5. Table S6: Loss of TRPV1L Transcripts After RTX Injection.

Lists all the transcripts from Tables 1 and S2 (TRPV1_L with a fold difference above or equal to 5) that were significantly (padj < .05) down regulated after RTX. DESeq was used for the statistical analysis according to standard protocol (Anders and Huber, 2010).

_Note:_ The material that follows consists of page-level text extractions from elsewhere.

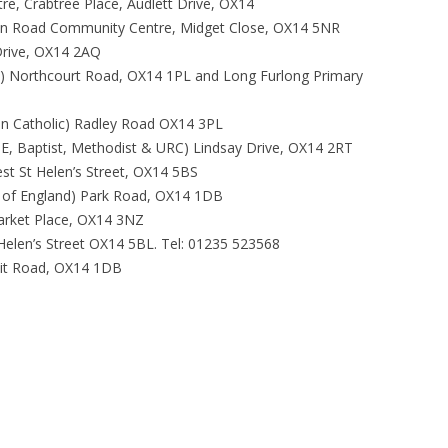
tre, Crabtree Place, Audlett Drive, OX14
on Road Community Centre, Midget Close, OX14 5NR
Drive, OX14 2AQ
d) Northcourt Road, OX14 1PL and Long Furlong Primary
n Catholic) Radley Road OX14 3PL
f E, Baptist, Methodist & URC) Lindsay Drive, OX14 2RT
est St Helen’s Street, OX14 5BS
h of England) Park Road, OX14 1DB
Market Place, OX14 3NZ
Helen’s Street OX14 5BL. Tel: 01235 523568
it Road, OX14 1DB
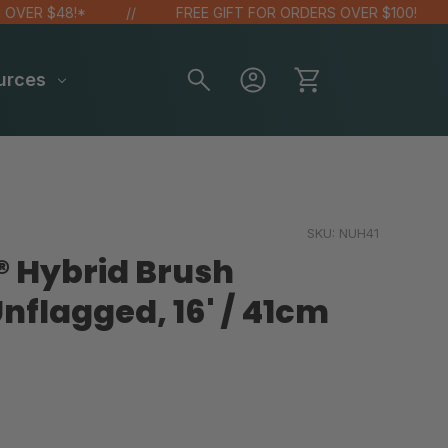
R $48!*
FREE GIFT FOR ORDERS OVER $100!
urces
SKU:
NUH41
® Hybrid Brush
nflagged, 16' / 41cm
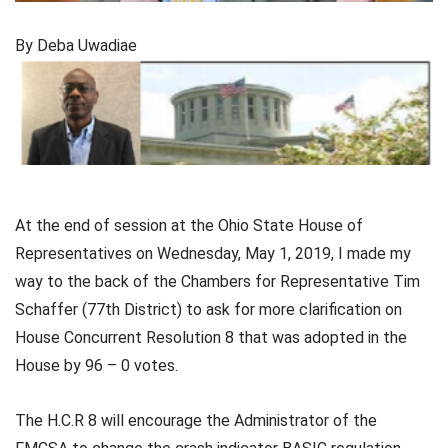
By Deba Uwadiae
At the end of session at the Ohio State House of
Representatives on Wednesday, May 1, 2019, I made my
way to the back of the Chambers for Representative Tim
Schaffer (77th District) to ask for more clarification on
House Concurrent Resolution 8 that was adopted in the
House by 96 – 0 votes.
The H.C.R 8 will encourage the Administrator of the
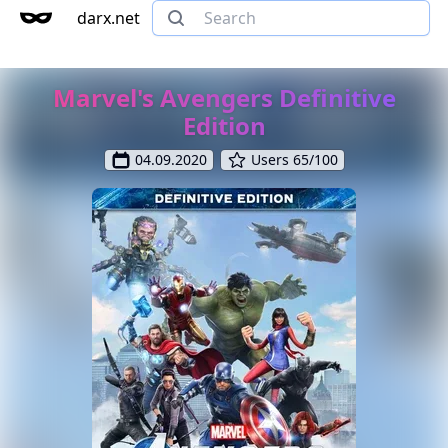
darx.net
Marvel's Avengers Definitive
Edition
04.09.2020
Users 65/100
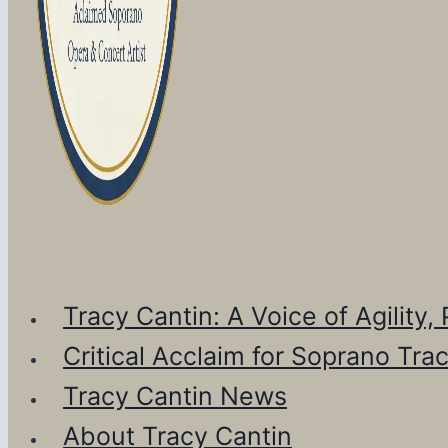
Tracy Cantin: A Voice of Agility
Critical Acclaim for Soprano Tra
Tracy Cantin News
About Tracy Cantin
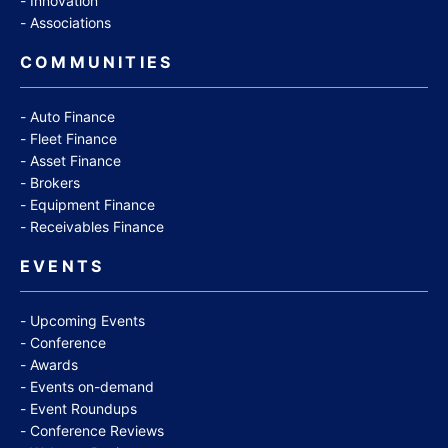
Innovation
Associations
COMMUNITIES
Auto Finance
Fleet Finance
Asset Finance
Brokers
Equipment Finance
Receivables Finance
EVENTS
Upcoming Events
Conference
Awards
Events on-demand
Event Roundups
Conference Reviews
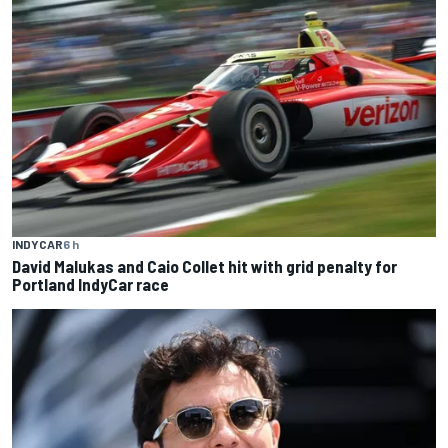
INDYCAR
6 h
David Malukas and Caio Collet hit with grid penalty for
Portland IndyCar race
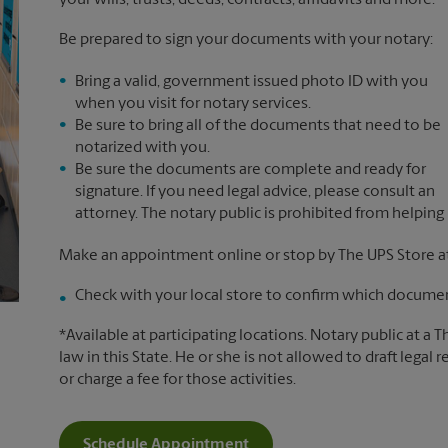
your wills, trusts, deeds, contracts, affidavits and more.*
Be prepared to sign your documents with your notary:
Bring a valid, government issued photo ID with you
when you visit for notary services.
Be sure to bring all of the documents that need to be
notarized with you.
Be sure the documents are complete and ready for
signature. If you need legal advice, please consult an
attorney. The notary public is prohibited from helping
Make an appointment online or stop by The UPS Store at
Check with your local store to confirm which document
*Available at participating locations. Notary public at a 
law in this State. He or she is not allowed to draft legal 
or charge a fee for those activities.
Schedule Appointment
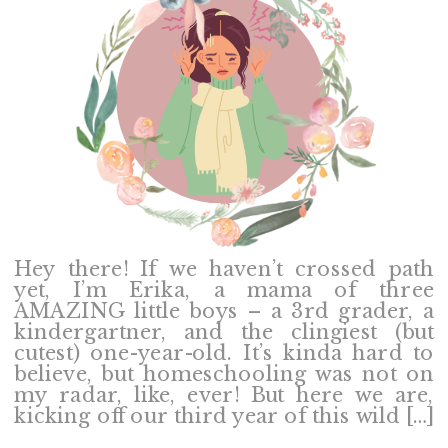
Hey there! If we haven’t crossed path
yet, I’m Erika, a mama of three
AMAZING little boys – a 3rd grader, a
kindergartner, and the clingiest (but
cutest) one-year-old. It’s kinda hard to
believe, but homeschooling was not on
my radar, like, ever! But here we are,
kicking off our third year of this wild […]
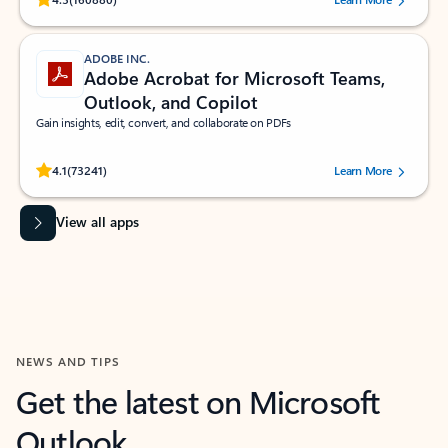
ADOBE INC.
Adobe Acrobat for Microsoft Teams,
Outlook, and Copilot
Gain insights, edit, convert, and collaborate on PDFs
Rated (#=ratingAverage#) stars out of 5 stars, by 73241 users.
4.1
(73241)
Learn More
View all apps
NEWS AND TIPS
Get the latest on Microsoft
Outlook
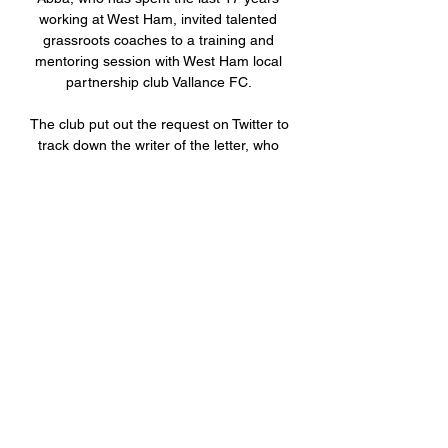
working at West Ham, invited talented 
grassroots coaches to a training and 
mentoring session with West Ham local 
partnership club Vallance FC. 

The club put out the request on Twitter to 
track down the writer of the letter, who 
referred to himself only as Joe and gave 
his age as six-and-a-half years old, but 
left no return address. 

The Aston Villa captain continues: People 
think the bar is set low for footballers but 
there’s a lot of well-spoken, intelligent 
players. You can’t judge knowledge just 
on how you speak.

I think if you were Liverpool you would 
have a look and Jurgen Klopp knows him 
very well from their time together at 
Borussia Dortmund, but it does worry me 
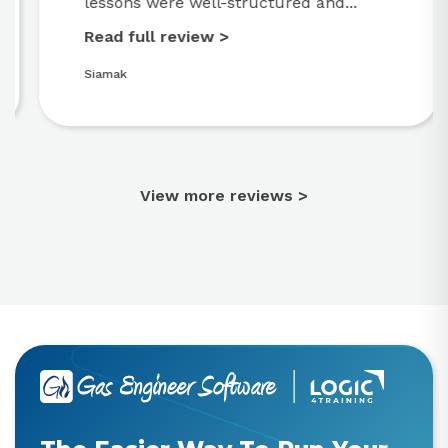
lessons were well-structured and...
Read full review >
Siamak
View more reviews >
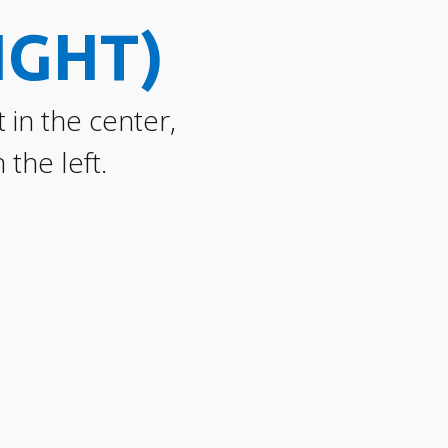
IGHT)
 in the center,
the left.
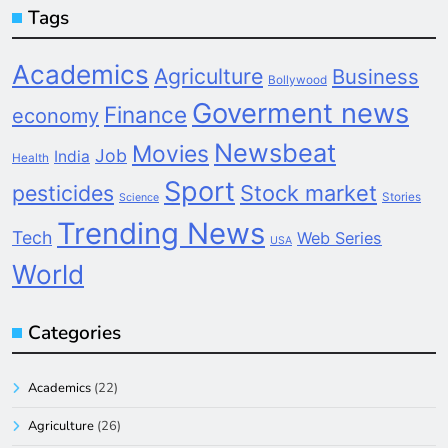
Tags
Academics
Agriculture
Business
Bollywood
Goverment news
Finance
economy
Newsbeat
Movies
Job
India
Health
Sport
pesticides
Stock market
Stories
Science
Trending News
Tech
Web Series
USA
World
Categories
Academics
(22)
Agriculture
(26)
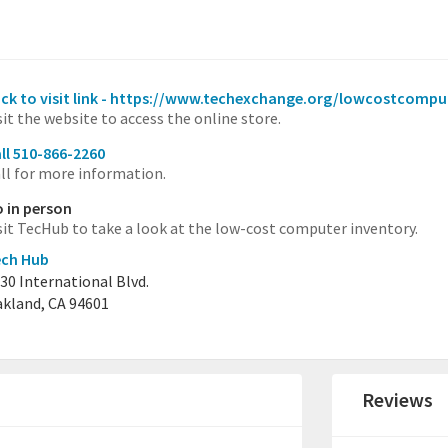
ick to visit link - https://www.techexchange.org/lowcostcompu
sit the website to access the online store.
ll 510-866-2260
ll for more information.
 in person
sit TecHub to take a look at the low-cost computer inventory.
ech Hub
30 International Blvd.
kland, CA 94601
Reviews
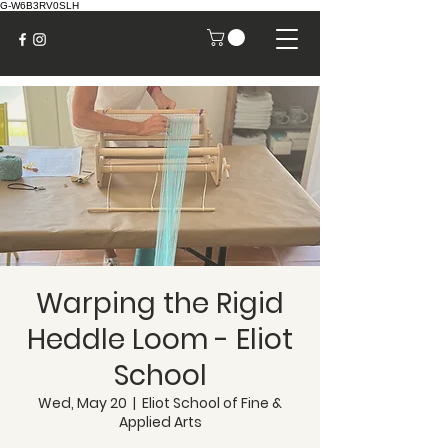
G-W6B3RV0SLH
Warping the Rigid
Heddle Loom - Eliot
School
Wed, May 20
  |  
Eliot School of Fine &
Applied Arts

6. Table S7: Low Expressed DRG Genes.

This table lists all the functionally well annotated genes (12,098) in the mouse lineage experiment that are expressed at or below 1 RPKM. The number of raw reads ranged from 0 to 2,807 in the TRPV1_L population and were distributed as following: 0 = 5,614; 1–2 = 1,216; 3–19 = 2,983; 20–99 = 1,329; 100–499 = 861; 500–2807 = 95. To give some interpretation, 200 reads, for example, can cover all the exons of particular gene and may allow for assembly of several full length transcripts. However one has to take into account the number of neurons in the ganglion. Depending on how the reads are distributed, one neuron could have several full length transcripts or raw reads might be present in multiple cell types in which case a full length transcript is, unlikely to be assembled.

7. Table S8: Expressed Mouse DRG Gene Database.

Table S8: Expressed Mouse DRG Gene Database. This table lists in alphabetical order all the genes/transcripts in the mouse lineage experiment that are expressed above 20 raw counts. Few duplicate entries may exist due to aliases in the “Functionally Not Well Annotated Genes” section. The table is provided to facilitate looking up of gene families and genes of interest. This full coverage table also contains many non-protein coding genes (i.e pseudogenes, small nuclear ribonucleic acid [snRNA], and non-coding RNA [ncRNA]) however the table is not meant to be an exhaustive list of all transcripts within the mouse transcriptome. Our poly-A selection was not designed to comprehensively capture non-polyadenylated, non-coding RNAs, such as microRNA [miRNA], long intergenic non-coding RNAs [lincRNA], piwi-interacting RNA [piRNA], or small nucleolar RNA [snoRNA], and we removed the incidental transcripts that were captured in these categories. Similarly, the table does include unannotated transcripts, but as the NCBI database evolves more entries can be added in the future.

Highlights.

• Next-gen RNA-Seq and genetic labeling identifies all genes expressed in pain-sensing neurons

• Provides an in silico resource for planning future studies that is low cost, animal sparing, and fast

• Suggests molecular microcircuits for autonomous control of afferent nerve terminal excitability

• Provides molecular basis for more detailed, heuristic models in pain systems biology

PERSPECTIVE.

Next-gen RNA-Seq, combined with molecular genetics, provides a comprehensive and quantitative measurement of transcripts in TRPV1 lineage neurons and a contrasting transcriptome from non-TRPV1 neurons and cells. The transcriptome highlights previously unrecognized protein families, identifies multiple molecular circuits for excitatory or inhibitory autocrine and paracrine signaling, and suggests new combinatorial approaches to pain control.